*** Material provided Section Begins ***
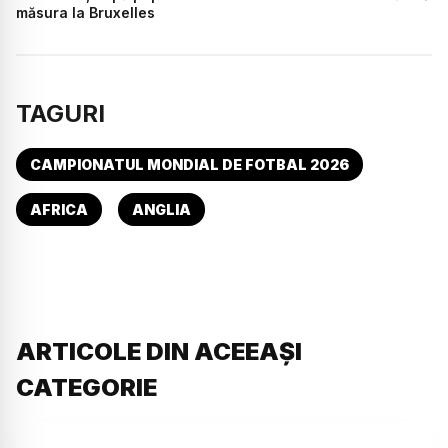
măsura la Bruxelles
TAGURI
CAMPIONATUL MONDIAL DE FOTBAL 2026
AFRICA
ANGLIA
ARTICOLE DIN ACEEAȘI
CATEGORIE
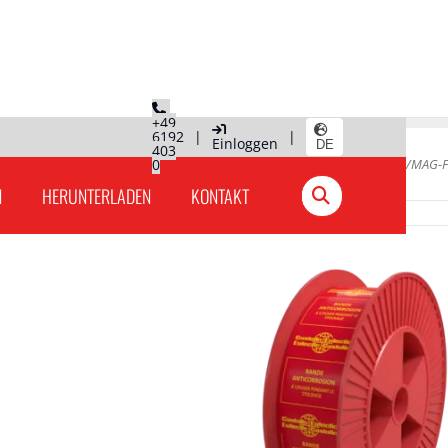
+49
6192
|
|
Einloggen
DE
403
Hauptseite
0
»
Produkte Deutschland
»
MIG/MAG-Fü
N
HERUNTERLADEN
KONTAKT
*** Material provided Section Ends ***
*** Material provided Section Begins ***
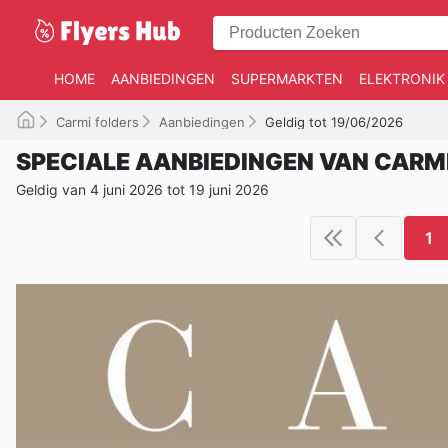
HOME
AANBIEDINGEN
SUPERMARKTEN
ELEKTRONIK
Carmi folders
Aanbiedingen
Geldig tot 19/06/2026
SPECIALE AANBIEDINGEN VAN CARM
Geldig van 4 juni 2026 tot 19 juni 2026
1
*** Material provided Section Ends ***
*** Material provided Section Begins ***
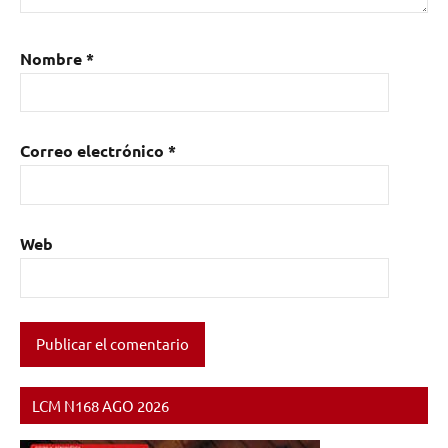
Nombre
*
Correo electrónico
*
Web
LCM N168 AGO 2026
*** Material provided Section Ends ***
### What is needed
The expected answer is a copy of each line in the records that holds the word "Geldig".

### Solution for this exercise
Geldig tot 19/06/2026
Geldig van 4 juni 2026 tot 19 juni 2026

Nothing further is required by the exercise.